One of the most striking examples of this turnaround involves illegal migrants from China. Under the Biden administration, nearly 700 Chinese nationals were apprehended in San Diego in a single week in April 2024, only to be promptly released into the country under dubious asylum claims. That loophole has now been slammed shut. Under Trump’s policies, these migrants are being sent back to Mexico at the time of apprehension rather than being waved through the system. Meanwhile, in Arizona’s Tucson Sector, Border Patrol agents, working alongside the Sonoran Border Unit and the Foreign Operations Branch, dismantled a cartel-run scout camp used for monitoring law enforcement and facilitating smuggling. The joint operation resulted in cartel arrests and the seizure of surveillance devices used to coordinate illegal crossings and drug trafficking.

This dramatic reduction in illegal migration is giving Border Patrol something it hasn’t had in years: the ability to actually patrol and control remote areas of the border that had been abandoned under Biden’s disastrous policies. With fewer resources being spent on processing and releasing migrants, agents are redeploying into the rugged terrain where smugglers and cartels once operated with impunity. Trump’s enforcement-first strategy is already proving effective, demonstrating that when illegal crossings are no longer rewarded with easy entry into the U.S., the numbers begin to decline quickly.

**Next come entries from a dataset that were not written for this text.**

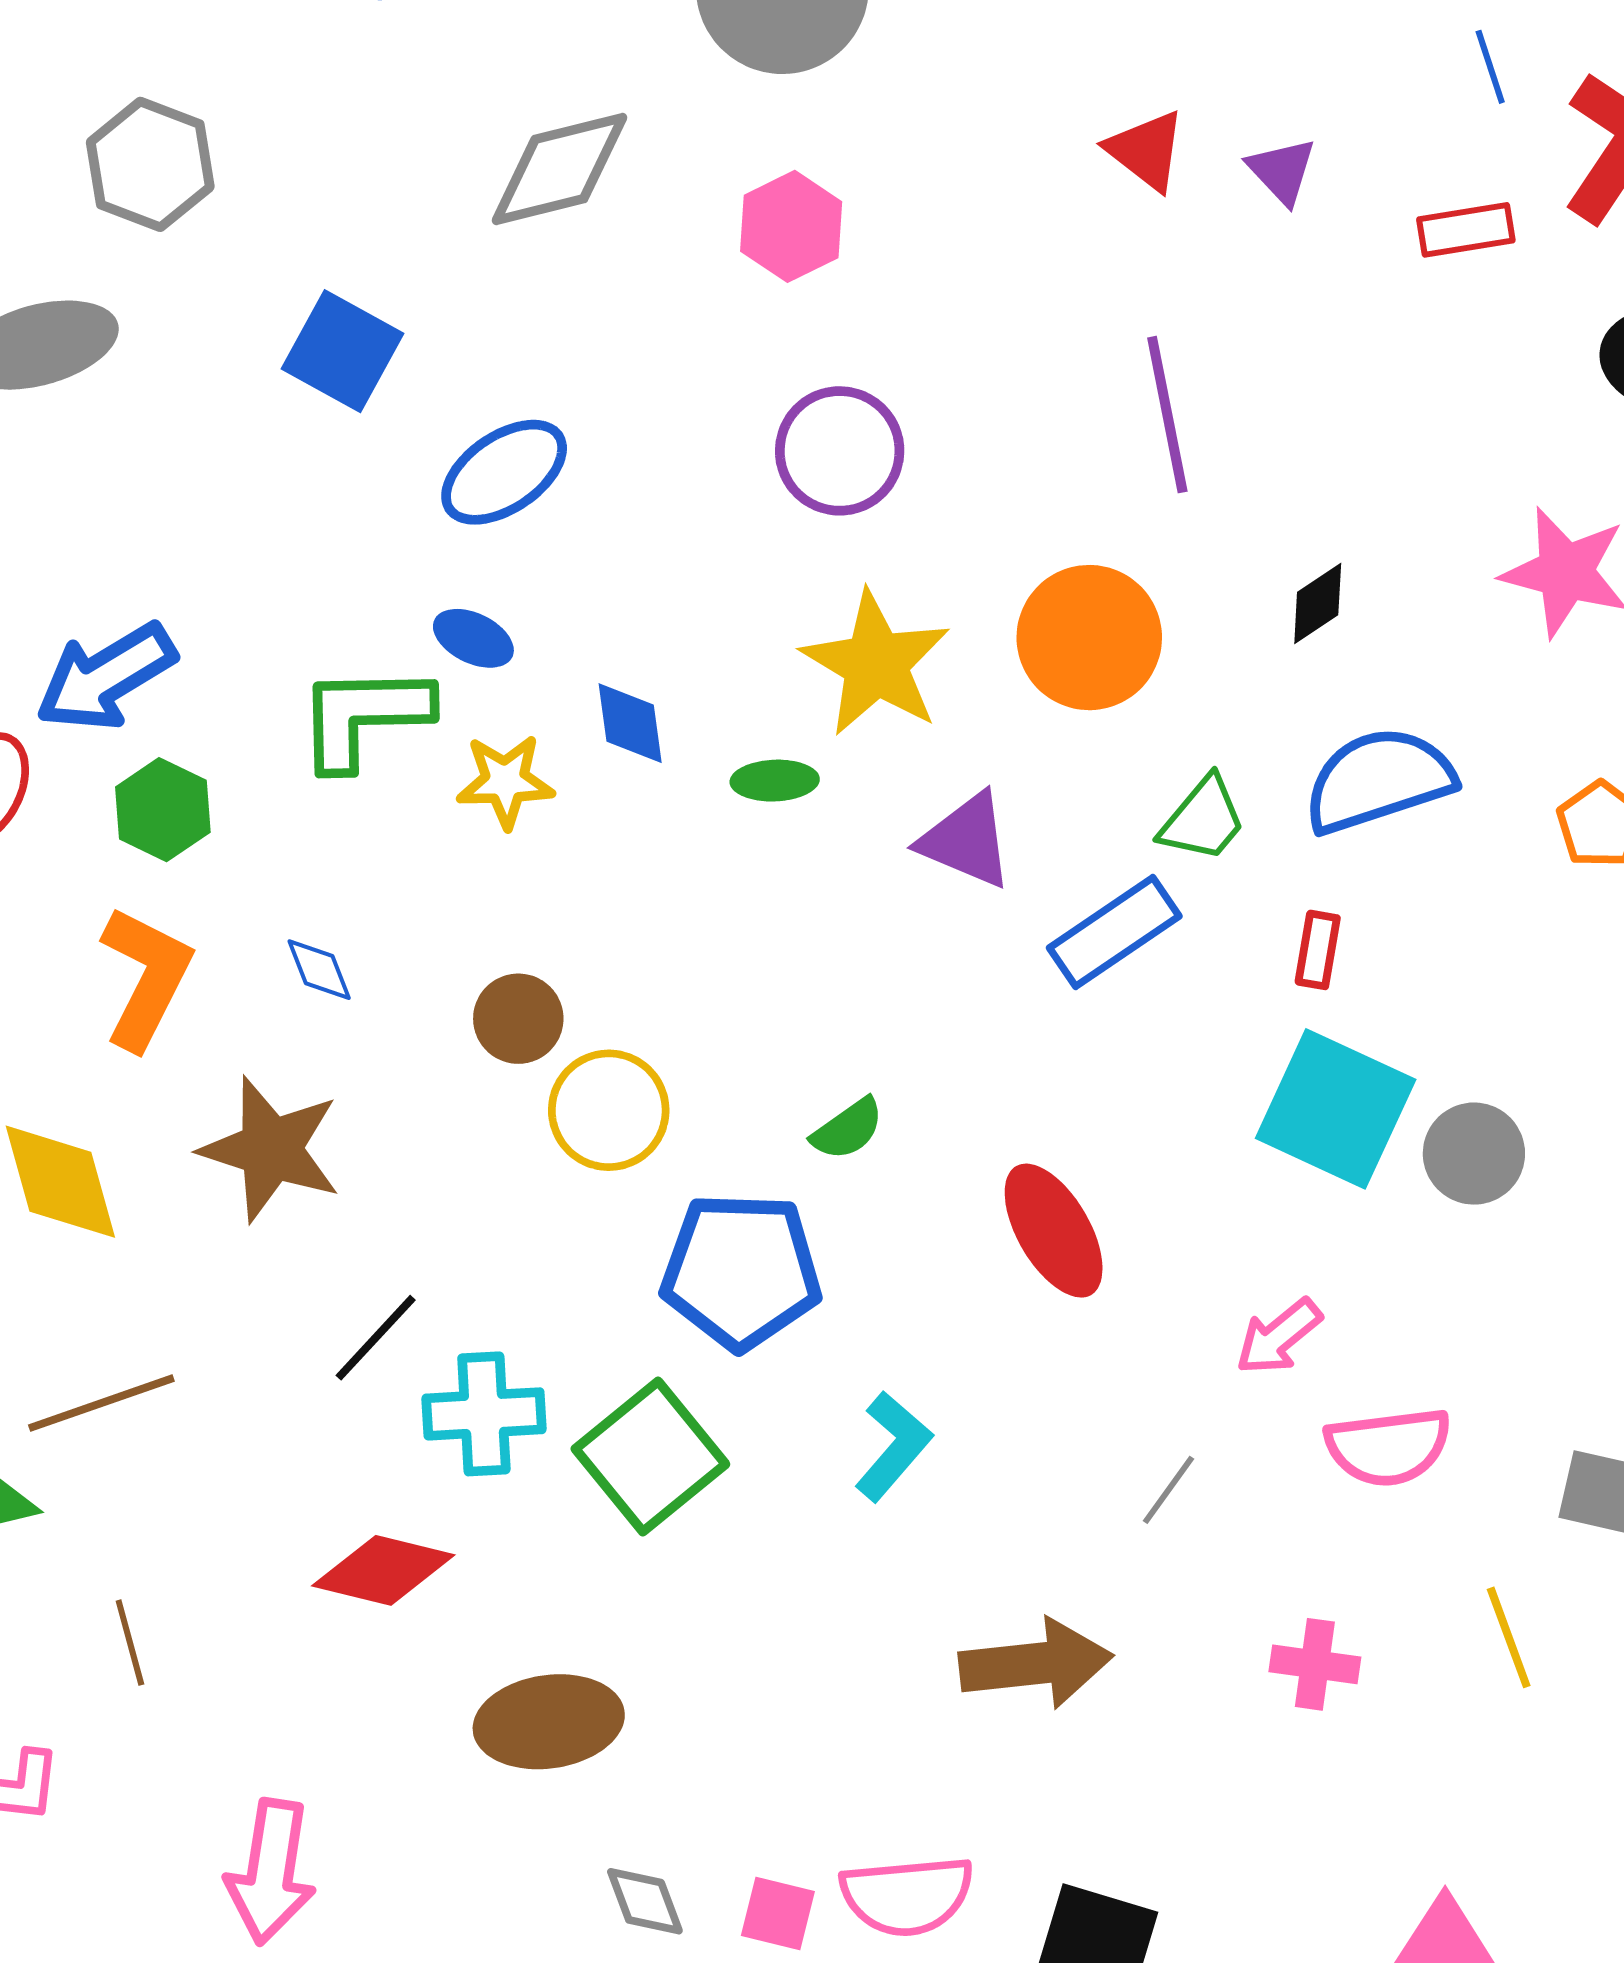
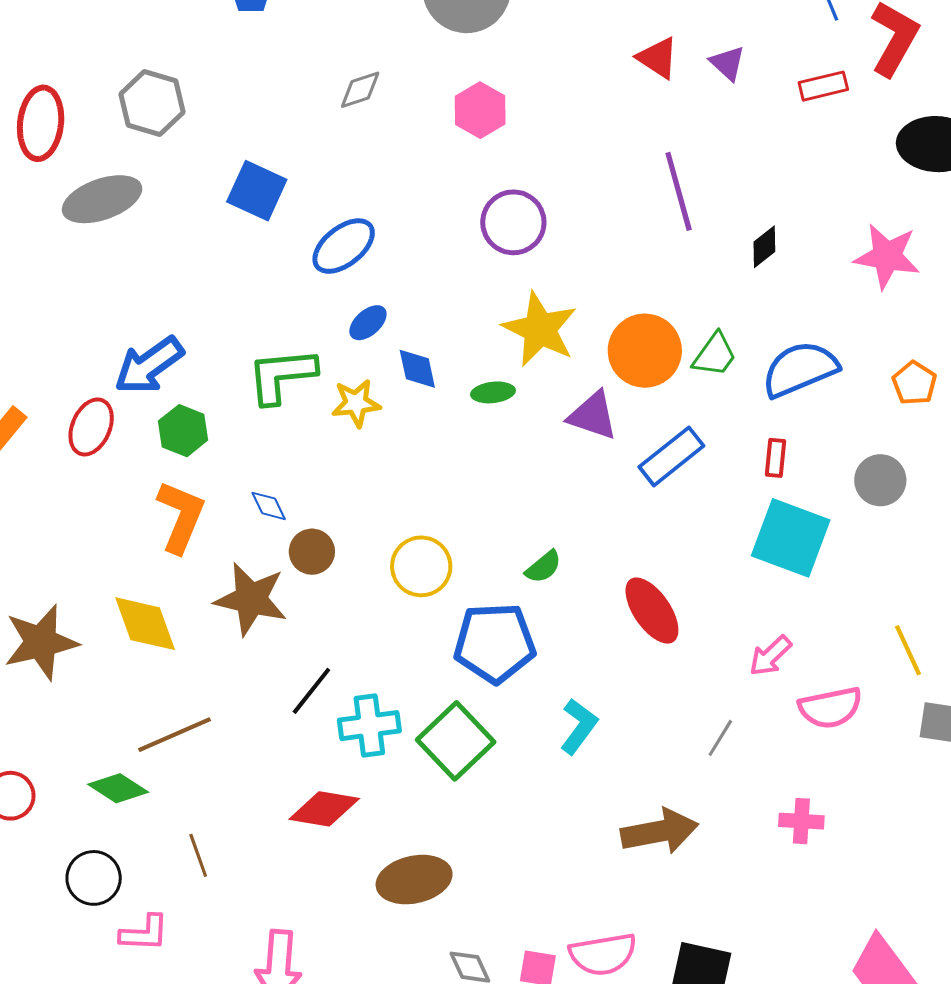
gray diamond: (559, 169) -> (360, 90), size x0.6
black diamond: (1318, 603) -> (764, 247), moved
blue ellipse: (473, 638) -> (368, 323), moved, turned -63
orange circle: (1089, 638) -> (645, 351), moved
green trapezoid: (1203, 819) -> (715, 355), moved
brown circle: (518, 1019) -> (312, 552), moved
gray circle: (1474, 1154) -> (880, 480), moved
yellow line: (1509, 1637) -> (908, 650), moved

For those who have watched the border crisis spiral out of control over the past four years, these early results send a strong message that Trump is making good on his pledge to restore order. While critics will predictably cry foul, branding the crackdown as cruel or excessive, the reality is simple—Trump is enforcing the law, something the previous administration seemed entirely unwilling to do. If this first week is any indication, the open-border policies of the last administration are being swiftly dismantled, and law and order are making a long-overdue return to America’s borders.